2012-03-26 14:12:51

Il cardinale Ravasi agli ambasciatori africani: lavoriamo in sinergia per la cultura del dialogo


Incontro oggi a Roma degli ambasciatori dei Paesi del continente africano presso la Santa Sede. Un’iniziativa promossa dal Pontificio Consiglio della Cultura, che il 10 marzo scorso aveva convocato i diplomatici dei Paesi asiatici. Il servizio di Roberta Gisotti.RealAudioMP3

Vogliamo lavorare in sinergia con i Paesi distanti geograficamente dal Vaticano, attingendo quanto più dalle informazioni che arrivano da loro, collaborando anche con gli altri Dicasteri. Così il cardinale Gianfranco Ravasi, presidente del Pontificio Consiglio della Cultura, rispondendo all’ambasciatore del Camerun circa l’efficacia di questo incontro, che – ha annunciato il porporato – porterà a compilare un Dossier, con tutte le osservazioni dei diplomatici, da inviare poi alla Segreteria di Stato. Ma quale approccio s’intende promuovere?
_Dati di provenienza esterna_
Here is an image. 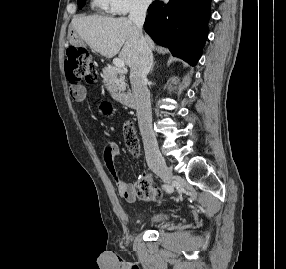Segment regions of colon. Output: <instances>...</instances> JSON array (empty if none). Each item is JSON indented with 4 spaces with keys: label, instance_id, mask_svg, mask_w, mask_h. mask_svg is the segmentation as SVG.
Segmentation results:
<instances>
[{
    "label": "colon",
    "instance_id": "5ec220e1",
    "mask_svg": "<svg viewBox=\"0 0 286 269\" xmlns=\"http://www.w3.org/2000/svg\"><path fill=\"white\" fill-rule=\"evenodd\" d=\"M65 70L67 78L74 88L83 84L94 83L97 78L95 63L91 54L82 48L71 46L67 49ZM103 110H108V105H104ZM124 136L129 151L137 155L139 153V141L130 122L124 125ZM134 187L135 195L141 201L153 202L161 196L160 190L152 185L147 174L140 175Z\"/></svg>",
    "mask_w": 286,
    "mask_h": 269
}]
</instances>
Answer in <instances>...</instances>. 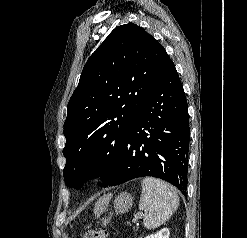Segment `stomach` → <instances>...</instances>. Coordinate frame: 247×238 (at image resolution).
I'll list each match as a JSON object with an SVG mask.
<instances>
[{
	"instance_id": "obj_1",
	"label": "stomach",
	"mask_w": 247,
	"mask_h": 238,
	"mask_svg": "<svg viewBox=\"0 0 247 238\" xmlns=\"http://www.w3.org/2000/svg\"><path fill=\"white\" fill-rule=\"evenodd\" d=\"M133 205V197L131 194L124 192L118 195L114 200V211L116 214L127 212ZM111 215L102 219V225L106 226L111 221Z\"/></svg>"
}]
</instances>
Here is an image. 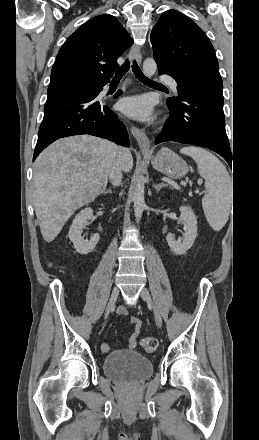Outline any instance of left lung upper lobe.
Masks as SVG:
<instances>
[{
  "label": "left lung upper lobe",
  "instance_id": "left-lung-upper-lobe-1",
  "mask_svg": "<svg viewBox=\"0 0 259 440\" xmlns=\"http://www.w3.org/2000/svg\"><path fill=\"white\" fill-rule=\"evenodd\" d=\"M154 59L176 80L178 88L203 83L223 88L214 48L190 18L176 10L164 12L151 37ZM179 103V96L168 99Z\"/></svg>",
  "mask_w": 259,
  "mask_h": 440
}]
</instances>
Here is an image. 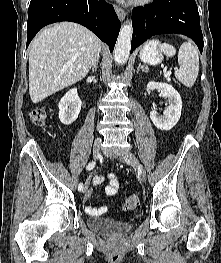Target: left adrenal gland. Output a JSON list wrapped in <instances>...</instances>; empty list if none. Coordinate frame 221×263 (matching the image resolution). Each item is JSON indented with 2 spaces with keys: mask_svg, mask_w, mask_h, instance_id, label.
<instances>
[{
  "mask_svg": "<svg viewBox=\"0 0 221 263\" xmlns=\"http://www.w3.org/2000/svg\"><path fill=\"white\" fill-rule=\"evenodd\" d=\"M140 69H142V71H144V72H148V70H149L147 66L141 65V63L138 65L137 73H139Z\"/></svg>",
  "mask_w": 221,
  "mask_h": 263,
  "instance_id": "1",
  "label": "left adrenal gland"
}]
</instances>
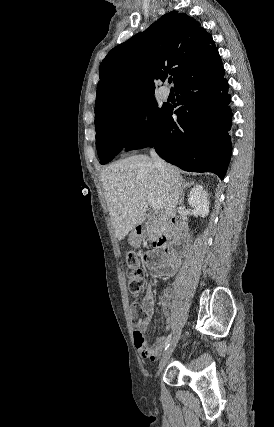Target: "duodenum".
Returning <instances> with one entry per match:
<instances>
[{"mask_svg":"<svg viewBox=\"0 0 274 427\" xmlns=\"http://www.w3.org/2000/svg\"><path fill=\"white\" fill-rule=\"evenodd\" d=\"M149 221L140 222L136 227L138 235H142ZM180 224L177 220L172 219L168 224H165V231L158 241V245L164 249L166 256H172V245L179 232Z\"/></svg>","mask_w":274,"mask_h":427,"instance_id":"410a0bca","label":"duodenum"}]
</instances>
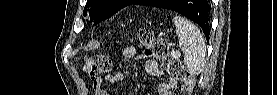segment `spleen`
Segmentation results:
<instances>
[{
	"label": "spleen",
	"instance_id": "1",
	"mask_svg": "<svg viewBox=\"0 0 277 95\" xmlns=\"http://www.w3.org/2000/svg\"><path fill=\"white\" fill-rule=\"evenodd\" d=\"M173 22L186 68L189 73L197 75L203 70L205 62L206 48L203 36L192 22L181 16H175Z\"/></svg>",
	"mask_w": 277,
	"mask_h": 95
}]
</instances>
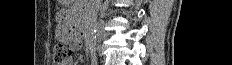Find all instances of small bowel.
<instances>
[{
    "label": "small bowel",
    "mask_w": 232,
    "mask_h": 65,
    "mask_svg": "<svg viewBox=\"0 0 232 65\" xmlns=\"http://www.w3.org/2000/svg\"><path fill=\"white\" fill-rule=\"evenodd\" d=\"M76 12H57L55 17L56 21H67L68 17H76ZM74 28V23H59L57 27V32L54 33L55 37H58L60 45H69L70 47H81L82 43L77 42L76 32H72ZM72 60L68 59L62 65H72Z\"/></svg>",
    "instance_id": "obj_1"
}]
</instances>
Lo spiega il cardinale Ravasi:

"Sostanzialmente lo si può riassumere all’interno di un solo termine: 'dialogo'. Da una parte, noi abbiamo bisogno di conoscere la molteplicità delle culture, soprattutto tenendo conto che l’Africa, se è vero che è sotto un unico continente, però è profondamente articolata al suo interno. Pensiamo a cosa vuol dire la ricchezza linguistica di questo Continente, ma anche cosa vuol dire la sua storia: l’Africa che si affaccia sul Mediterraneo, è profondamente diversa da quella meridionale o centrale. Quindi una conoscenza di questo orizzonte; e dall’altra parte, vogliamo che queste nazioni, conoscano la nostra identità cattolica, la Chiesa romana, soprattutto le dimensioni culturali che vogliamo sviluppare".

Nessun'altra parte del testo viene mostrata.